>>>

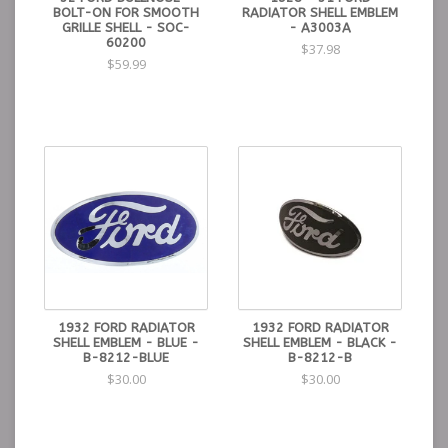
BOLT-ON FOR SMOOTH
RADIATOR SHELL EMBLEM
GRILLE SHELL - SOC-
- A3003A
60200
$37.98
$59.99
1932 FORD RADIATOR
1932 FORD RADIATOR
SHELL EMBLEM - BLUE -
SHELL EMBLEM - BLACK -
B-8212-BLUE
B-8212-B
$30.00
$30.00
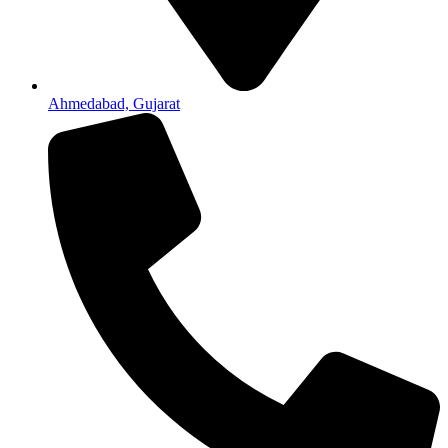
Ahmedabad, Gujarat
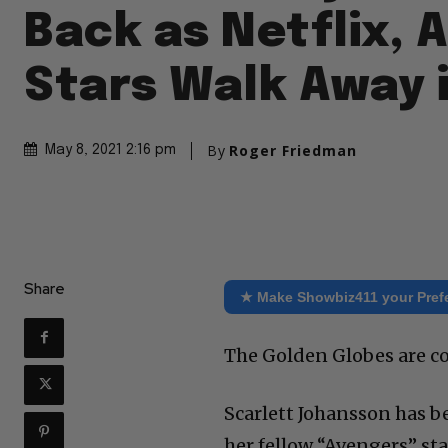
Back as Netflix, 
Stars Walk Away 
By
Roger Friedman
May 8, 2021 2:16 pm
Share
★ Make Showbiz411 your Pref
The Golden Globes are co
Scarlett Johansson has b
her fellow “Avengers” st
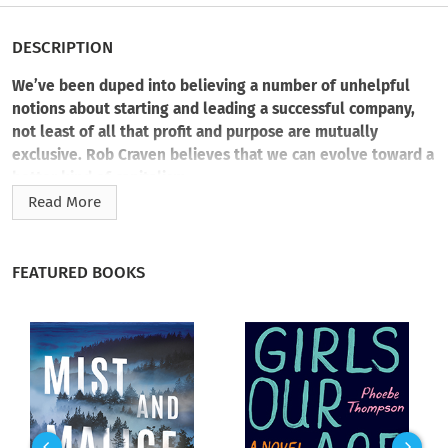
DESCRIPTION
We’ve been duped into believing a number of unhelpful
notions about starting and leading a successful company,
not least of all that profit and purpose are mutually
exclusive. Rob Craven believes that we can evolve toward a
better kind of capitalism.
Read More
Infuse purpose and passion into all parts of your company so
that as your business grows and flourishes, so does your
impact.
FEATURED BOOKS
Scaling a business is a straightforward endeavor—grow and
expand your company while maintaining efficiency and
profitability. Impact-minded leaders need a field guide for
generating both economic value and contributing to societal
well-being.
Let
Scale Passion
be your companion on the journey to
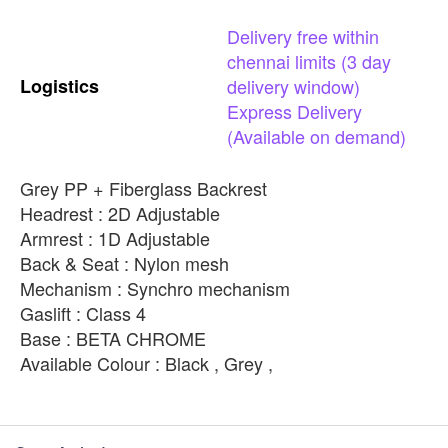
Delivery
free
within
chennai
limits
(3
day
Logistics
delivery
window)
Express
Delivery
(Available
on
demand)
Grey PP + Fiberglass Backrest
Headrest : 2D Adjustable
Armrest : 1D Adjustable
Back & Seat : Nylon mesh
Mechanism : Synchro mechanism
Gaslift : Class 4
Base : BETA CHROME
Available Colour : Black , Grey ,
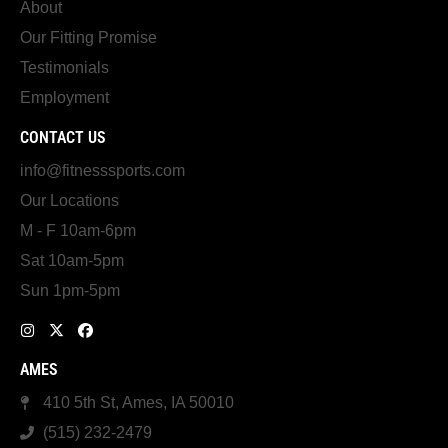
About
Our Fitting Promise
Testimonials
Employment
CONTACT US
info@fitnesssports.com
Our Locations
M - F 10am-6pm
Sat 10am-5pm
Sun 1pm-5pm
AMES
410 5th St, Ames, IA 50010
(515) 232-2479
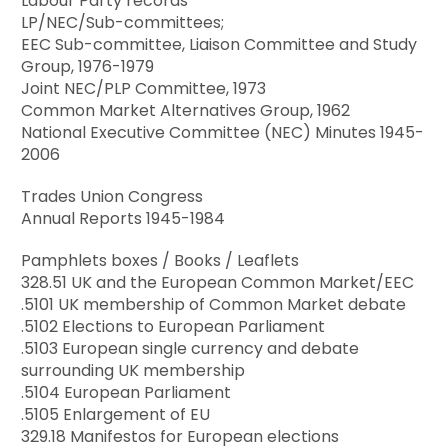
Labour Party records
LP/NEC/Sub-committees;
EEC Sub-committee, Liaison Committee and Study
Group, 1976-1979
Joint NEC/PLP Committee, 1973
Common Market Alternatives Group, 1962
National Executive Committee (NEC) Minutes 1945-
2006
Trades Union Congress
Annual Reports 1945-1984
Pamphlets boxes / Books / Leaflets
328.51 UK and the European Common Market/EEC
.5101 UK membership of Common Market debate
.5102 Elections to European Parliament
.5103 European single currency and debate
surrounding UK membership
.5104 European Parliament
.5105 Enlargement of EU
329.18 Manifestos for European elections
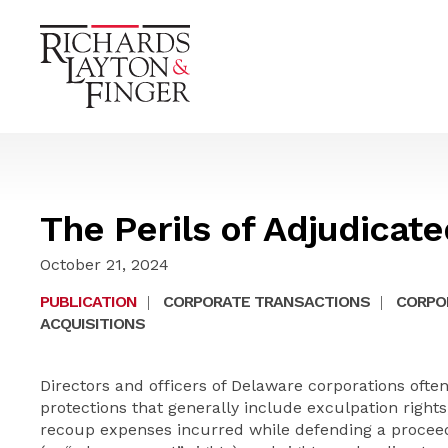
The Perils of Adjudicat
October 21, 2024
PUBLICATION
|
CORPORATE TRANSACTIONS
|
CORPO
ACQUISITIONS
Directors and officers of Delaware corporations often 
protections that generally include exculpation rights,
recoup expenses incurred while defending a proceedin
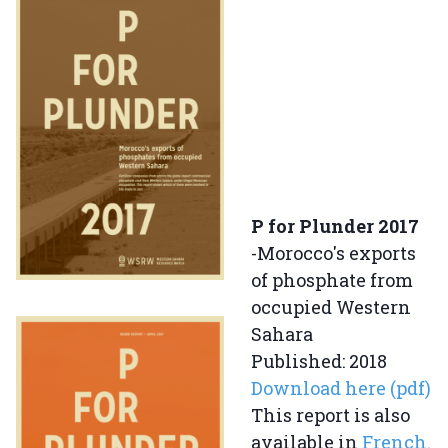
P for Plunder 2017
-Morocco's exports
of phosphate from
occupied Western
Sahara
Published: 2018
Download here (pdf)
This report is also
available in
French.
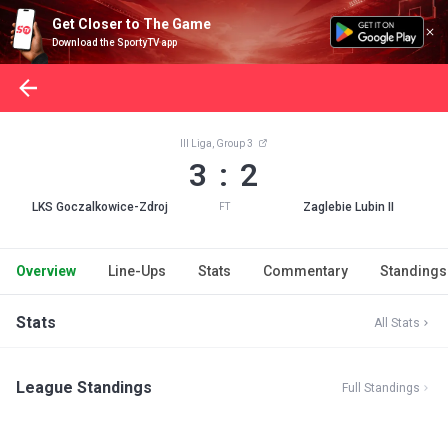
Get Closer to The Game
Download the SportyTV app
III Liga, Group 3
3 : 2
LKS Goczalkowice-Zdroj
Zaglebie Lubin II
FT
Overview
Line-Ups
Stats
Commentary
Standings
Stats
All Stats
League Standings
Full Standings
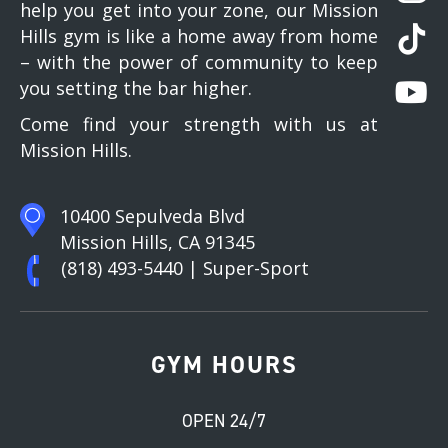
help you get into your zone, our Mission
Hills gym is like a home away from home
– with the power of community to keep
you setting the bar higher.
Come find your strength with us at
Mission Hills.
10400 Sepulveda Blvd
Mission Hills, CA 91345
(818) 493-5440
| Super-Sport
GYM HOURS
OPEN 24/7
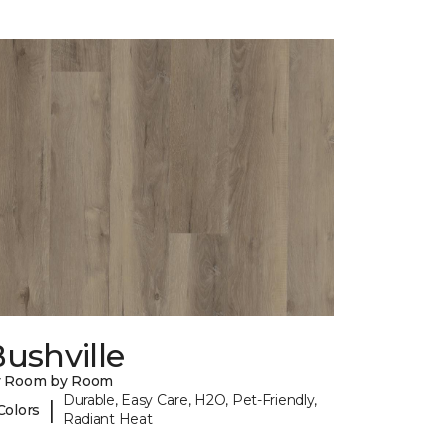
ushville
y Room by Room
Durable, Easy Care, H2O, Pet-Friendly,
|
Colors
Radiant Heat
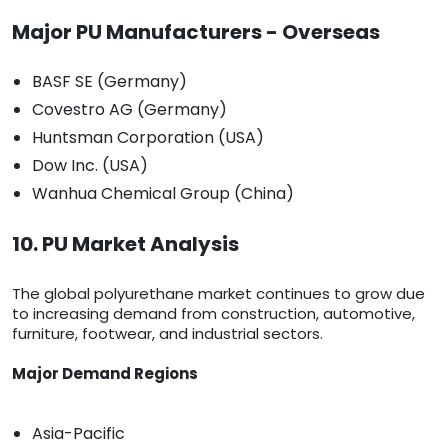
Major PU Manufacturers - Overseas
BASF SE (Germany)
Covestro AG (Germany)
Huntsman Corporation (USA)
Dow Inc. (USA)
Wanhua Chemical Group (China)
10. PU Market Analysis
The global polyurethane market continues to grow due
to increasing demand from construction, automotive,
furniture, footwear, and industrial sectors.
Major Demand Regions
Asia-Pacific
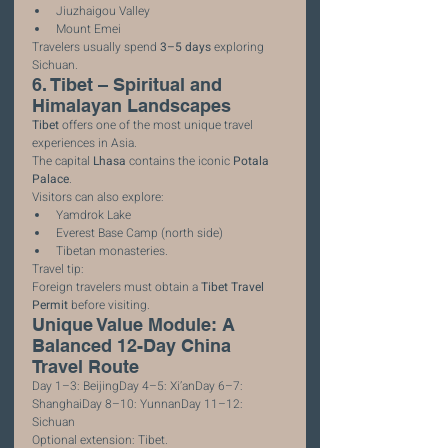
Jiuzhaigou Valley
Mount Emei
Travelers usually spend 
3–5 days
 exploring 
Sichuan.
6. Tibet – Spiritual and 
Himalayan Landscapes
Tibet
 offers one of the most unique travel 
experiences in Asia.
The capital 
Lhasa
 contains the iconic 
Potala 
Palace
.
Visitors can also explore:
Yamdrok Lake
Everest Base Camp (north side)
Tibetan monasteries.
Travel tip:
Foreign travelers must obtain a 
Tibet Travel 
Permit
 before visiting.
Unique Value Module: A 
Balanced 12-Day China 
Travel Route
Day 1–3: BeijingDay 4–5: Xi’anDay 6–7: 
ShanghaiDay 8–10: YunnanDay 11–12: 
Sichuan
Optional extension: Tibet.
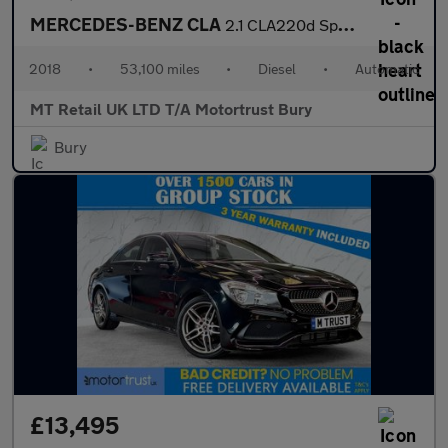
MERCEDES-BENZ CLA
2.1 CLA220d Sport Coupe 4dr Diesel 7G-DCT Euro 6 (s/s) (177 ps)
2018
•
53,100 miles
•
Diesel
•
Automatic
MT Retail UK LTD T/A Motortrust Bury
Bury
£13,495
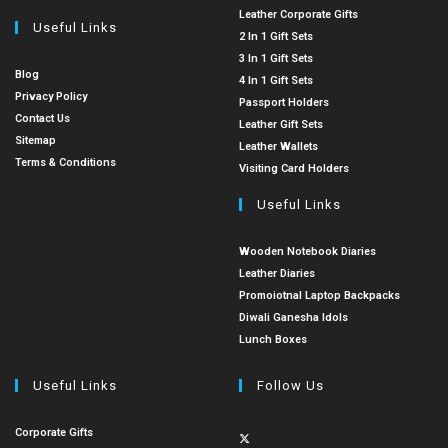
Leather Corporate Gifts
Useful Links
2 In 1 Gift Sets
3 In 1 Gift Sets
Blog
4 In 1 Gift Sets
Privacy Policy
Passport Holders
Contact Us
Leather Gift Sets
Sitemap
Leather Wallets
Terms & Conditions
Visiting Card Holders
Useful Links
Wooden Notebook Diaries
Leather Diaries
Promoiotnal Laptop Backpacks
Diwali Ganesha Idols
Lunch Boxes
Useful Links
Follow Us
Corporate Gifts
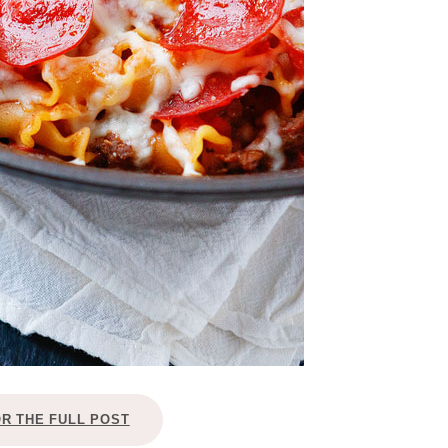
OR THE FULL POST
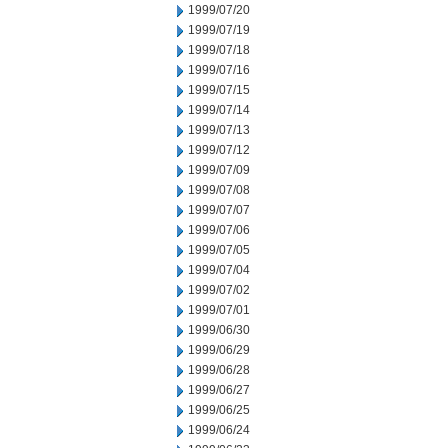
1999/07/20
1999/07/19
1999/07/18
1999/07/16
1999/07/15
1999/07/14
1999/07/13
1999/07/12
1999/07/09
1999/07/08
1999/07/07
1999/07/06
1999/07/05
1999/07/04
1999/07/02
1999/07/01
1999/06/30
1999/06/29
1999/06/28
1999/06/27
1999/06/25
1999/06/24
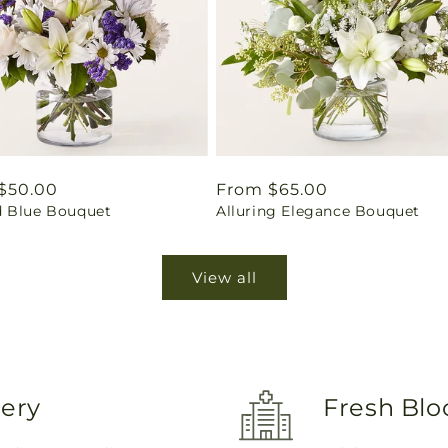
ar
$50.00
Regular
From $65.00
 Blue Bouquet
Alluring Elegance Bouquet
price
View all
very
Fresh Blo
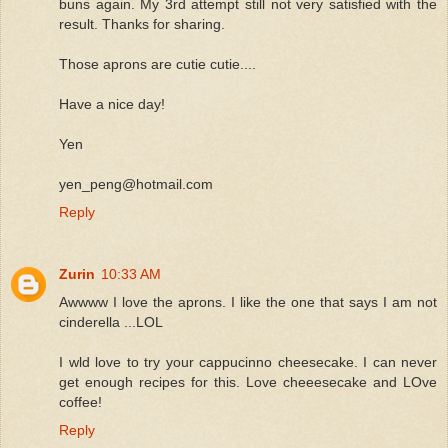
buns again. My 3rd attempt still not very satisfied with the
result. Thanks for sharing.
Those aprons are cutie cutie....
Have a nice day!
Yen
yen_peng@hotmail.com
Reply
Zurin
10:33 AM
Awwww I love the aprons. I like the one that says I am not
cinderella ...LOL
I wld love to try your cappucinno cheesecake. I can never
get enough recipes for this. Love cheeesecake and LOve
coffee!
Reply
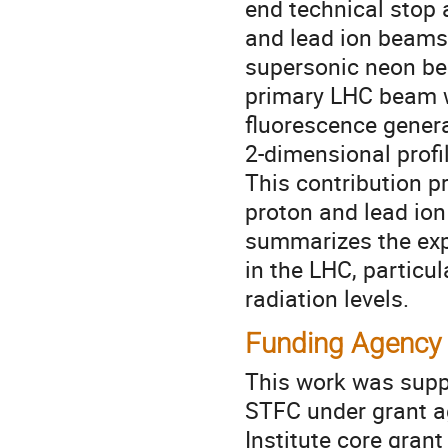
end technical stop 
and lead ion beams 
supersonic neon be
primary LHC beam w
fluorescence genera
2-dimensional profi
This contribution p
proton and lead ion
summarizes the exp
in the LHC, particu
radiation levels.
Funding Agency
This work was supp
STFC under grant 
Institute core gra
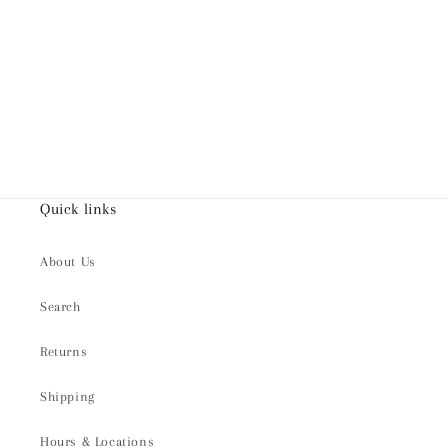
Quick links
About Us
Search
Returns
Shipping
Hours & Locations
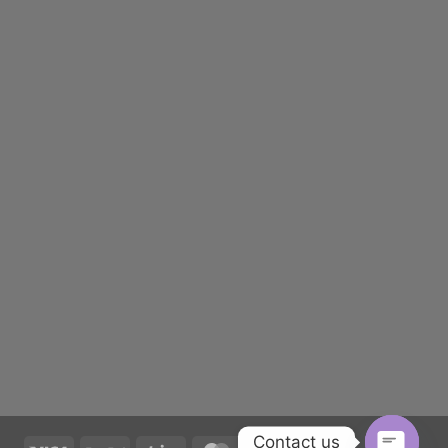
Contact us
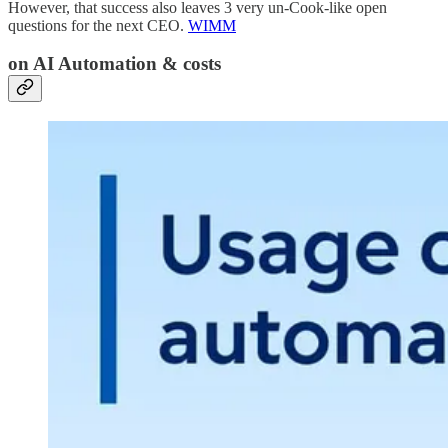
However, that success also leaves 3 very un-Cook-like open
questions for the next CEO.
WIMM
on AI Automation & costs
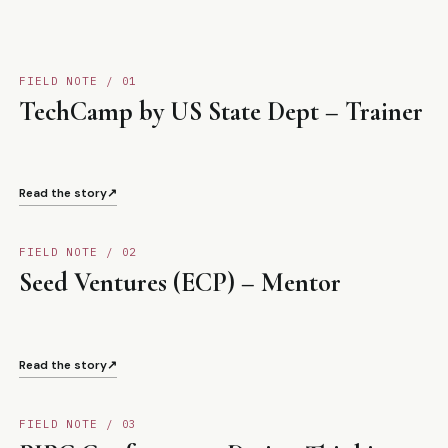
FIELD NOTE / 0
1
TechCamp by US State Dept – Trainer
Read the story
↗
FIELD NOTE / 0
2
Seed Ventures (ECP) – Mentor
Read the story
↗
FIELD NOTE / 0
3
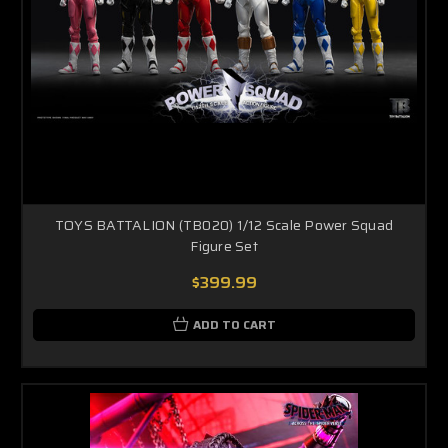
TOYS BATTALION (TB020) 1/12 Scale Power Squad
Figure Set
$399.99
ADD TO CART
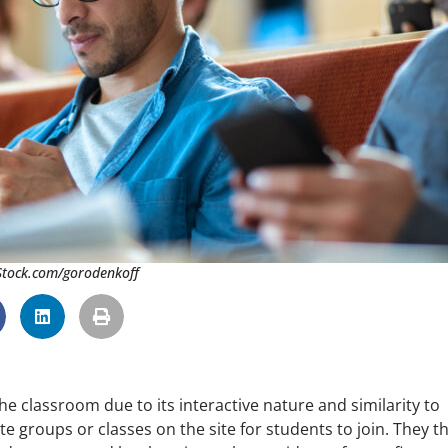
iStock.com/gorodenkoff
he classroom due to its interactive nature and similarity to
te groups or classes on the site for students to join. They t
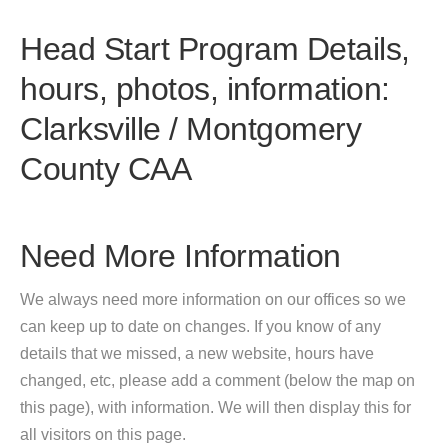
Head Start Program Details,
hours, photos, information:
Clarksville / Montgomery
County CAA
Need More Information
We always need more information on our offices so we
can keep up to date on changes. If you know of any
details that we missed, a new website, hours have
changed, etc, please add a comment (below the map on
this page), with information. We will then display this for
all visitors on this page.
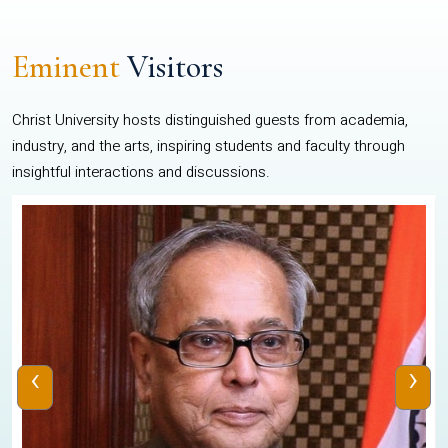
Eminent
Visitors
Christ University hosts distinguished guests from academia,
industry, and the arts, inspiring students and faculty through
insightful interactions and discussions.
‹
›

<<<

## Work order
State the number of lines above that include "into", and nothing further.

## Response area
3